An urban future for the world’s displaced?

With a better understanding of how urban areas can meet the needs of refugees and displaced people, we can begin to move away from building camps, and focus instead on responses that promote the rights, dignity and wellbeing of these people, and facilitate their economic contributions to their host settings. 

Our research will focus on improving understanding of ‘self-reliance’, a key component of the UN’s Global Compact on Refugees that is seeking to relieve the pressure on host governments and an overstretched humanitarian system. The central idea is that displaced people – individuals, households and communities – are able to meet their basic needs and exercise their human rights in a sustainable way, without reliance on humanitarian assistance.

The research will be carried out in Afghanistan, Ethiopia, Jordan and Kenya. Through household surveys and in-depth qualitative interviewing we will compare the wellbeing, self-reliance and economies of refugees and IDPs in camps and urban areas in each country.

The research tools will be based on displaced people and their hosts’ own understandings of wellbeing and self-reliance. Through a participatory forum in each city, municipal actors, refugee groups, NGOs and academics will support and engage with the research process, using findings to inform city planning processes. 

IIED’s academic partners in the research include Cardiff University in the UK, the Hashemite University of Jordan, Dilla University in Ethiopia and Maseno University in Kenya. We are also working with Samuel Hall, a research-focused social enterprise based in Kabul and Nairobi that will lead on the quantitative research and on the Afghanistan study. Our civil society partners include the International Rescue Committee, Shack Dwellers International-Kenya and the Women’s Refugee Commission. We are also developing partnerships with NGOs and local research groups in Kabul and Addis Ababa. 

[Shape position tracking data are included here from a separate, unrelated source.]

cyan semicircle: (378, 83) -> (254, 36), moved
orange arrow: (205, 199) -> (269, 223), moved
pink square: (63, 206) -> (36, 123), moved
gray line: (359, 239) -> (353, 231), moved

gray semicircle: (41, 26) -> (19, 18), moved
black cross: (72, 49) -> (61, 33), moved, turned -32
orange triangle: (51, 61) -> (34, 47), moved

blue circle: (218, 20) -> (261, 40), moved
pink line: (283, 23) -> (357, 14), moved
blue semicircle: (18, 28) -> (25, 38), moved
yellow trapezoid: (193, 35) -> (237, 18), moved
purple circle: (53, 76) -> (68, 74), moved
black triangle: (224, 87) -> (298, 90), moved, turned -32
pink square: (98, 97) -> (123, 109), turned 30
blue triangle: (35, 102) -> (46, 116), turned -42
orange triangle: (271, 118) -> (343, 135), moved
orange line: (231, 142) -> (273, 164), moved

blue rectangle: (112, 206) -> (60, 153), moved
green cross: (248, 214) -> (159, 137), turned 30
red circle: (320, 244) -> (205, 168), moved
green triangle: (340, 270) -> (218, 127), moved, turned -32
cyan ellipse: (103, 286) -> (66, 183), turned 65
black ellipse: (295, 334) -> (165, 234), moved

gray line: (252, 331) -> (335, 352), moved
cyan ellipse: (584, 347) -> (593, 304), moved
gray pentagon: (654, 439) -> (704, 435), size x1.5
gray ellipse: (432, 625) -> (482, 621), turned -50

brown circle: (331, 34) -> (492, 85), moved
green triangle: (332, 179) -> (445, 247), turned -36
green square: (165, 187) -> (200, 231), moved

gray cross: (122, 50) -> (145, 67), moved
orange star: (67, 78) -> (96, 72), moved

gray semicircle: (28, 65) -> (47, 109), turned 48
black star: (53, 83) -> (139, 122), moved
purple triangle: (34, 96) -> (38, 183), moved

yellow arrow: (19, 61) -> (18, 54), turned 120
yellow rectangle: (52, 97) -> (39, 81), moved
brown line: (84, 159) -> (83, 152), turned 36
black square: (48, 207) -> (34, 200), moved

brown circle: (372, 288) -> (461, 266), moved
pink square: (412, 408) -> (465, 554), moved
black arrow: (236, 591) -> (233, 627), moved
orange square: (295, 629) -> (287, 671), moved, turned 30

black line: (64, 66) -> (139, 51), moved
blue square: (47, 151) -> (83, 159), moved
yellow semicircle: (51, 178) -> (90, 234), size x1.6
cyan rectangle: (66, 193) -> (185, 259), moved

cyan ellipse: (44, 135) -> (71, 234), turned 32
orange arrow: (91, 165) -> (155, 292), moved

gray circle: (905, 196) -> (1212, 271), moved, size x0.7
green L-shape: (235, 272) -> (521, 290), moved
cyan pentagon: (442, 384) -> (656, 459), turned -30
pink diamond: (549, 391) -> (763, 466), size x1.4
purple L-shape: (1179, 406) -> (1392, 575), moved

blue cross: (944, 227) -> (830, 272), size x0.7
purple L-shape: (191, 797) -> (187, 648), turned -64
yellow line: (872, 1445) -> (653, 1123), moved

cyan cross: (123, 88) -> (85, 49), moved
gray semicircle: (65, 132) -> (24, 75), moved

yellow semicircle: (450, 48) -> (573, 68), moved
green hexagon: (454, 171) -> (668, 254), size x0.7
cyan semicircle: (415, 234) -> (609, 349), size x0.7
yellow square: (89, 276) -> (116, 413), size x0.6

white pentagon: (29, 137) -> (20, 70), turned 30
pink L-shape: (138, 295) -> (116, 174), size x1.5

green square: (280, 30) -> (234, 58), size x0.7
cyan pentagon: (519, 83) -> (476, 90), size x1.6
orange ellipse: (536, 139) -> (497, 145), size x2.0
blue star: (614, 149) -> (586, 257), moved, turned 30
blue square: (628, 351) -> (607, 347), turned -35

In early March, shortly before the COVID-19 pandemic put an end to most international travel, IIED and partners gathered for an inception workshop. The current period of lockdown will inevitably cause some delays to our three-year project but we’re hoping the huge energy generated during the workshop discussions will take us through the coming months. 

A focus on wellbeing 

One issue that stood out was our collective commitment to understand and improve the wellbeing of displaced populations. Self-reliance may be the current focus of many aid agencies and their donors, but it will be undermined if individuals, households and communities of refugees and IDPs suffer discrimination and harassment, lack hope or aspiration for the future or cannot contribute socially and economically to the best of their capacities.

A world without refugee and IDP camps is a long way off. But with the research findings from this project, we hope to demonstrate how urban areas can meet the needs of displaced people in a way that promotes a safer, more welcoming and productive environment for all residents.